NO OFFER OR SOLICITATION
This communication and the information contained herein does not
constitute an offer to sell or the solicitation of an offer to buy
or sell any securities or a solicitation of a proxy or of any vote
or approval, nor shall there be any sale of securities in any
jurisdiction in which such offer, solicitation or sale would be
unlawful prior to registration or qualification under the
securities laws of any such jurisdiction. No offering of securities
shall be made except by means of a prospectus meeting the
requirements of Section 10 of the Securities Act of 1933, as
amended. This communication may be deemed to be solicitation
material in respect of the proposed Merger.
FORWARD-LOOKING STATEMENTS
This communication contains forward-looking statements within
the meaning of the safe harbor provisions of the Private Securities
Litigation Reform Act of 1995. Forward-looking statements are not
historical in nature and can be identified by words such as
“believe,” “expect,” “anticipate,” “estimate,” “project,” “plan,”
“continue,” “intend,” “should,” “would,” “could,” “goal,”
“objective,” “will,” “may,” “seek” or similar expressions or their
negative forms.

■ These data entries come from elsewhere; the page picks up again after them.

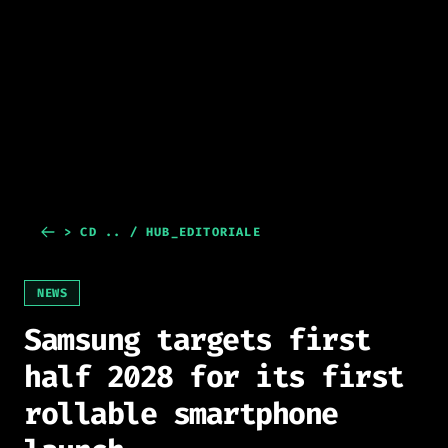
> CD .. / HUB_EDITORIALE
NEWS
Samsung targets first
half 2028 for its first
rollable smartphone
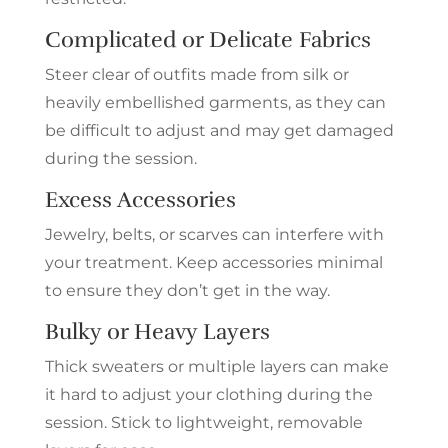
Complicated or Delicate Fabrics
Steer clear of outfits made from silk or
heavily embellished garments, as they can
be difficult to adjust and may get damaged
during the session.
Excess Accessories
Jewelry, belts, or scarves can interfere with
your treatment. Keep accessories minimal
to ensure they don’t get in the way.
Bulky or Heavy Layers
Thick sweaters or multiple layers can make
it hard to adjust your clothing during the
session. Stick to lightweight, removable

Such forward-looking statements include statements
regarding the expected closing date of the Merger, Ellington
Financial’s payment of dividends; the timing of future events; and
other statements of management’s beliefs, intentions or goals.
These statements are based on Ellington Financial’s and AAIC’s
current expectations and beliefs and are subject to a number of
trends and uncertainties that could cause actual results to differ
materially from those described in the forward-looking statements.

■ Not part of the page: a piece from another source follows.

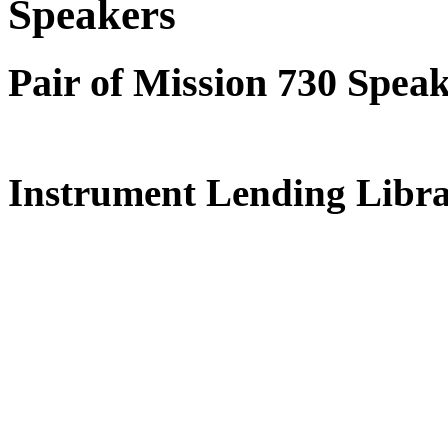
Speakers
Pair of Mission 730 Spea
Instrument Lending Libr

Ellington Financial and AAIC can give no assurance that their
expectations will be attained. Factors that could cause actual
results to differ materially from Ellington Financial’s or AAIC’s
expectations include, but are not limited to, the risk that the
proposed Merger will not be consummated within the expected time
period or at all; the occurrence of any event, change or other
circumstance that could give rise to the termination of the Merger
Agreement; the failure to satisfy the conditions to the
consummation of the proposed Merger, including the approval of the
shareholders of AAIC; risks related to the disruption of
management’s attention from ongoing business operations due to the
proposed Merger; the effect of the announcement of the proposed
Merger on the operating results and businesses generally of
Ellington Financial and AAIC; the outcome of any legal proceedings
relating to the proposed Merger; the ability to successfully
integrate the businesses following the proposed Merger; changes in
interest rates or the market value of Ellington Financial’s or
AAIC’s investments; market volatility; changes in mortgage default
rates and prepayment rates; the availability and terms of
financing; changes in government regulations affecting the business
of Ellington Financial or AAIC; the ability of Ellington Financial
and AAIC to maintain their exclusion from registration under the
Investment Company Act of 1940; the ability of Ellington Financial
and AAIC to maintain their qualification as a REIT; changes in
market conditions and economic trends, such as changes to fiscal or
monetary policy, heightened inflation, slower growth or recession,
and currency fluctuations; and other factors, including those set
forth in the section entitled “Risk Factors” in Ellington
Financial’s most recent Annual Report on Form 10-K and AAIC s most
recent Annual Report on Form 10-K, as amended, and Ellington
Financial’s and AAIC’s Quarterly Reports on Form 10-Q filed with
the SEC, the proxy statement/prospectus and other reports filed by
Ellington Financial and AAIC with the SEC, copies of which are
available on the SEC’s website, www.sec.gov. Forward-looking
statements are not guarantees of performance or results and speak
only as of the date such statements are made. Except as required by
law, neither Ellington Financial nor AAIC undertakes any obligation
to update or revise any forward-looking statement in this
communication, whether to reflect new information, future events,
changes in assumptions or circumstances or otherwise.